Path: utzoo!attcan!uunet!lll-winken!lll-lcc!ames!mailrus!uwmcsd1!ig!agate!ucbvax!decwrl!labrea!polya!rokicki
From: rokicki@polya.Stanford.EDU (Tomas G. Rokicki)
Newsgroups: comp.sys.amiga
Subject: Re: PDC CrossDev Rel.3
Message-ID: <3270@polya.Stanford.EDU>
Date: 16 Jul 88 21:32:42 GMT
References: <42600029@uicsrd.csrd.uiuc.edu>
Reply-To: rokicki@polya.Stanford.EDU (Tomas G. Rokicki)
Organization: Stanford University
Lines: 59

Just a minor nit:

> 1) Strength reduction for double precision expressions,
> e.g.

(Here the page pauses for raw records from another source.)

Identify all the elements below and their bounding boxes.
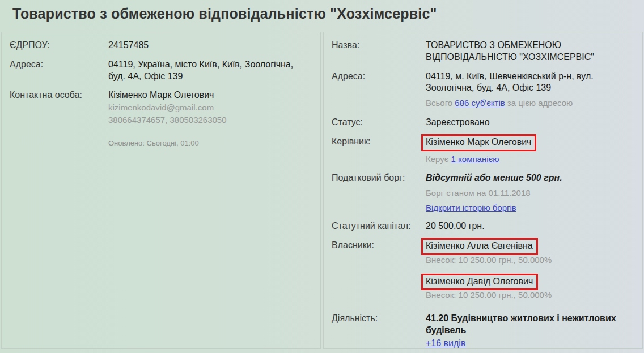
row-head: Керівник: Кізіменко Марк Олегович Керує … xyxy=(332,136,634,165)
manages-companies-link[interactable]: 1 компанією xyxy=(451,154,499,164)
head-label: Керівник: xyxy=(332,136,426,165)
head-name-highlight: Кізіменко Марк Олегович xyxy=(421,134,536,151)
head-name[interactable]: Кізіменко Марк Олегович xyxy=(426,137,531,147)
owner-2-share: Внесок: 10 250.00 грн., 50.000% xyxy=(426,289,634,301)
status-label: Статус: xyxy=(332,117,426,129)
right-panel: Назва: ТОВАРИСТВО З ОБМЕЖЕНОЮ ВІДПОВІДАЛ… xyxy=(323,32,643,349)
contact-name: Кізіменко Марк Олегович xyxy=(108,90,312,101)
debt-history-line: Відкрити історію боргів xyxy=(426,202,634,214)
row-owners: Власники: Кізіменко Алла Євгенівна Внесо… xyxy=(332,240,634,301)
row-address-right: Адреса: 04119, м. Київ, Шевченківський р… xyxy=(332,71,634,109)
owner-2-highlight: Кізіменко Давід Олегович xyxy=(421,274,538,291)
row-name: Назва: ТОВАРИСТВО З ОБМЕЖЕНОЮ ВІДПОВІДАЛ… xyxy=(332,40,634,63)
row-status: Статус: Зареєстровано xyxy=(332,117,634,129)
tax-debt-value: Відсутній або менше 500 грн. xyxy=(426,172,634,184)
row-activity: Діяльність: 41.20 Будівництво житлових і… xyxy=(332,313,634,349)
address-left-label: Адреса: xyxy=(10,59,108,83)
row-edrpou: ЄДРПОУ: 24157485 xyxy=(10,40,312,52)
address-entities-note: Всього 686 суб'єктів за цією адресою xyxy=(426,97,634,109)
name-value: ТОВАРИСТВО З ОБМЕЖЕНОЮ ВІДПОВІДАЛЬНІСТЮ … xyxy=(426,40,634,63)
owner-2-name[interactable]: Кізіменко Давід Олегович xyxy=(426,277,533,286)
activity-label: Діяльність: xyxy=(332,313,426,349)
owner-item: Кізіменко Давід Олегович Внесок: 10 250.… xyxy=(426,275,634,302)
row-capital: Статутний капітал: 20 500.00 грн. xyxy=(332,220,634,232)
owners-label: Власники: xyxy=(332,240,426,301)
open-debt-history-link[interactable]: Відкрити історію боргів xyxy=(426,203,516,212)
status-value: Зареєстровано xyxy=(426,117,634,129)
activity-more-line: +16 видів xyxy=(426,338,634,349)
activity-value: 41.20 Будівництво житлових і нежитлових … xyxy=(426,313,634,337)
left-panel: ЄДРПОУ: 24157485 Адреса: 04119, Україна,… xyxy=(1,32,321,349)
owner-1-highlight: Кізіменко Алла Євгенівна xyxy=(421,238,538,255)
contact-label: Контактна особа: xyxy=(10,90,108,148)
contact-phones: 380664374657, 380503263050 xyxy=(108,114,312,126)
owner-1-name[interactable]: Кізіменко Алла Євгенівна xyxy=(426,241,533,250)
page-title: Товариство з обмеженою відповідальністю … xyxy=(0,0,644,22)
address-left-value: 04119, Україна, місто Київ, Київ, Зоолог… xyxy=(108,59,312,83)
row-address-left: Адреса: 04119, Україна, місто Київ, Київ… xyxy=(10,59,312,83)
head-companies-note: Керує 1 компанією xyxy=(426,153,634,165)
contact-email: kizimenkodavid@gmail.com xyxy=(108,101,312,114)
owner-item: Кізіменко Алла Євгенівна Внесок: 10 250.… xyxy=(426,240,634,266)
tax-debt-label: Податковий борг: xyxy=(332,172,426,213)
name-label: Назва: xyxy=(332,40,426,63)
row-contact: Контактна особа: Кізіменко Марк Олегович… xyxy=(10,90,312,148)
tax-debt-date-note: Борг станом на 01.11.2018 xyxy=(426,187,634,199)
address-right-label: Адреса: xyxy=(332,71,426,109)
edrpou-label: ЄДРПОУ: xyxy=(10,40,108,52)
entities-at-address-link[interactable]: 686 суб'єктів xyxy=(455,98,505,108)
info-panels: ЄДРПОУ: 24157485 Адреса: 04119, Україна,… xyxy=(1,32,643,349)
capital-label: Статутний капітал: xyxy=(332,220,426,232)
more-activities-link[interactable]: +16 видів xyxy=(426,338,465,348)
address-right-value: 04119, м. Київ, Шевченківський р-н, вул.… xyxy=(426,71,634,95)
capital-value: 20 500.00 грн. xyxy=(426,220,634,232)
contact-updated: Оновлено: Сьогодні, 01:00 xyxy=(108,139,312,148)
row-tax-debt: Податковий борг: Відсутній або менше 500… xyxy=(332,172,634,213)
owner-1-share: Внесок: 10 250.00 грн., 50.000% xyxy=(426,254,634,266)
edrpou-value: 24157485 xyxy=(108,40,312,52)
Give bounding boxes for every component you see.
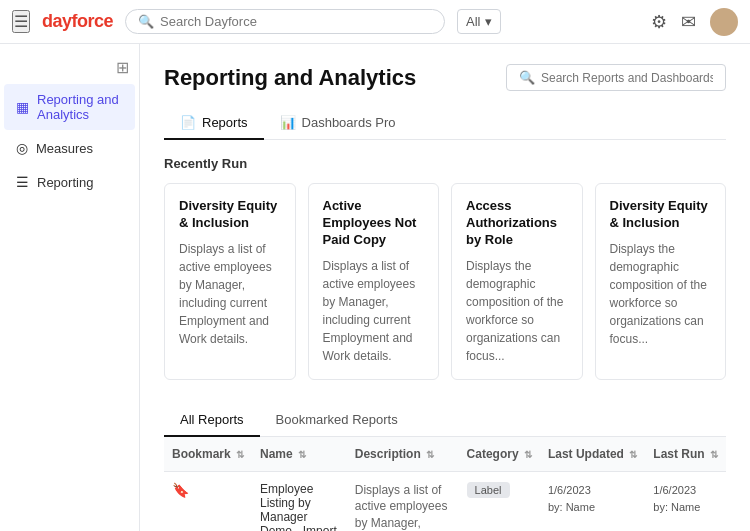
circle-icon: ◎ [16, 140, 28, 156]
cell-category-0: Label [459, 471, 540, 531]
col-description: Description ⇅ [347, 437, 459, 472]
col-last-updated: Last Updated ⇅ [540, 437, 645, 472]
recent-card-0[interactable]: Diversity Equity & Inclusion Displays a … [164, 183, 296, 380]
report-desc-0: Displays a list of active employees by M… [355, 483, 448, 531]
col-name: Name ⇅ [252, 437, 347, 472]
report-name-0[interactable]: Employee Listing by Manager Demo - Impor… [260, 482, 337, 531]
sort-icon-last-run[interactable]: ⇅ [710, 449, 718, 460]
sidebar-item-reporting-analytics[interactable]: ▦ Reporting and Analytics [4, 84, 135, 130]
sidebar-collapse-area: ⊞ [0, 52, 139, 83]
sort-icon-desc[interactable]: ⇅ [426, 449, 434, 460]
user-avatar[interactable] [710, 8, 738, 36]
recently-run-title: Recently Run [164, 156, 726, 171]
col-category: Category ⇅ [459, 437, 540, 472]
main-tabs: 📄 Reports 📊 Dashboards Pro [164, 107, 726, 140]
reports-table: Bookmark ⇅ Name ⇅ Description ⇅ Category… [164, 437, 726, 531]
settings-icon[interactable]: ⚙ [651, 11, 667, 33]
sort-icon-category[interactable]: ⇅ [524, 449, 532, 460]
bookmark-icon-0[interactable]: 🔖 [172, 482, 189, 498]
card-title-1: Active Employees Not Paid Copy [323, 198, 425, 249]
logo-text: dayforce [42, 11, 113, 32]
sidebar-item-label-measures: Measures [36, 141, 93, 156]
recent-card-3[interactable]: Diversity Equity & Inclusion Displays th… [595, 183, 727, 380]
recently-run-section: Recently Run Diversity Equity & Inclusio… [164, 156, 726, 380]
cell-last-updated-0: 1/6/2023by: Name [540, 471, 645, 531]
main-content: Reporting and Analytics 🔍 📄 Reports 📊 Da… [140, 44, 750, 531]
bookmarked-reports-label: Bookmarked Reports [276, 412, 398, 427]
logo: dayforce [42, 11, 113, 32]
tab-reports[interactable]: 📄 Reports [164, 107, 264, 140]
page-title: Reporting and Analytics [164, 65, 416, 91]
chevron-down-icon: ▾ [485, 14, 492, 29]
sidebar: ⊞ ▦ Reporting and Analytics ◎ Measures ☰… [0, 44, 140, 531]
card-title-3: Diversity Equity & Inclusion [610, 198, 712, 232]
category-badge-0: Label [467, 482, 510, 498]
card-desc-1: Displays a list of active employees by M… [323, 257, 425, 365]
table-header-row: Bookmark ⇅ Name ⇅ Description ⇅ Category… [164, 437, 726, 472]
chart-icon: ▦ [16, 99, 29, 115]
col-bookmark: Bookmark ⇅ [164, 437, 252, 472]
search-reports-icon: 🔍 [519, 70, 535, 85]
global-search-input[interactable] [160, 14, 432, 29]
last-run-0: 1/6/2023by: Name [653, 482, 718, 517]
doc-icon: ☰ [16, 174, 29, 190]
table-row: 🔖 Employee Listing by Manager Demo - Imp… [164, 471, 726, 531]
card-title-2: Access Authorizations by Role [466, 198, 568, 249]
sort-icon-bookmark[interactable]: ⇅ [236, 449, 244, 460]
app-layout: ⊞ ▦ Reporting and Analytics ◎ Measures ☰… [0, 44, 750, 531]
global-search-bar[interactable]: 🔍 [125, 9, 445, 34]
sort-icon-updated[interactable]: ⇅ [629, 449, 637, 460]
last-updated-0: 1/6/2023by: Name [548, 482, 637, 517]
recently-run-cards: Diversity Equity & Inclusion Displays a … [164, 183, 726, 380]
reports-tabs: All Reports Bookmarked Reports [164, 404, 726, 437]
recent-card-2[interactable]: Access Authorizations by Role Displays t… [451, 183, 583, 380]
reports-tab-all[interactable]: All Reports [164, 404, 260, 437]
sidebar-item-measures[interactable]: ◎ Measures [4, 132, 135, 164]
reports-tab-bookmarked[interactable]: Bookmarked Reports [260, 404, 414, 437]
all-dropdown[interactable]: All ▾ [457, 9, 500, 34]
recent-card-1[interactable]: Active Employees Not Paid Copy Displays … [308, 183, 440, 380]
nav-icons: ⚙ ✉ [651, 8, 738, 36]
tab-dashboards-label: Dashboards Pro [302, 115, 396, 130]
cell-bookmark-0[interactable]: 🔖 [164, 471, 252, 531]
reports-search-input[interactable] [541, 71, 713, 85]
cell-desc-0: Displays a list of active employees by M… [347, 471, 459, 531]
sidebar-item-reporting[interactable]: ☰ Reporting [4, 166, 135, 198]
top-nav: ☰ dayforce 🔍 All ▾ ⚙ ✉ [0, 0, 750, 44]
hamburger-button[interactable]: ☰ [12, 10, 30, 33]
card-desc-0: Displays a list of active employees by M… [179, 240, 281, 348]
cell-last-run-0: 1/6/2023by: Name [645, 471, 726, 531]
page-header: Reporting and Analytics 🔍 [164, 64, 726, 91]
reports-tab-icon: 📄 [180, 115, 196, 130]
col-last-run: Last Run ⇅ [645, 437, 726, 472]
search-icon: 🔍 [138, 14, 154, 29]
all-dropdown-label: All [466, 14, 480, 29]
card-desc-3: Displays the demographic composition of … [610, 240, 712, 348]
sidebar-collapse-button[interactable]: ⊞ [116, 58, 129, 77]
cell-name-0: Employee Listing by Manager Demo - Impor… [252, 471, 347, 531]
card-desc-2: Displays the demographic composition of … [466, 257, 568, 365]
tab-dashboards-pro[interactable]: 📊 Dashboards Pro [264, 107, 412, 140]
mail-icon[interactable]: ✉ [681, 11, 696, 33]
sidebar-item-label-reporting2: Reporting [37, 175, 93, 190]
card-title-0: Diversity Equity & Inclusion [179, 198, 281, 232]
sidebar-item-label-reporting: Reporting and Analytics [37, 92, 123, 122]
reports-search-bar[interactable]: 🔍 [506, 64, 726, 91]
sort-icon-name[interactable]: ⇅ [298, 449, 306, 460]
all-reports-label: All Reports [180, 412, 244, 427]
dashboards-tab-icon: 📊 [280, 115, 296, 130]
tab-reports-label: Reports [202, 115, 248, 130]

X*1 -> X, X*0 -> 0

This is peephole, not strength reduction.  Strength reduction
transforms loops as in the following piece of code:

     long a[] ;
     for (i=0; i<10; i++)
        a[i] = 0 ;

goes to the pseudocode

     i = 0 ;
loop:if !(i < 10) goto end ;
     t1 = i * 4 ;
     t2 = a + t1 ;
     *t2 = 0 ;
     i = i + 1 ;
     goto loop ;
end:

Here it is noticed that `t1' tracks the loop counter with the
expression (t1 = i * 4), which starts at 0, so the loop is changed
to:

     i = 0 ;
     t1 = 0 ;
loop:if !(i < 10) goto end ;
     t2 = a + t1 ;
     *t2 = 0 ;
     i = i + 1 ;
     t1 = t1 + 4 ;
     goto loop ;
end:

Note that a multiplication has been replaced by an addition.  Although,
in reality, it would be noticed that `t2' tracks i with the expression
(t2 = a + i * 4), so t1 would go away, yielding the resulting code

     i = 0 ;
     t2 = a ;
loop:if !(i < 10) goto end ;
     *t2 = 0 ;
     i = i + 1 ;
     t2 = t2 + 4 ;
     goto loop ;
end:

Now, a good C programmer might write this as

{
   long *t2 ;

   for (i=0, t2=a; i<10; i++, t2++)
      *t2 = 0 ;
}

but that's not the point.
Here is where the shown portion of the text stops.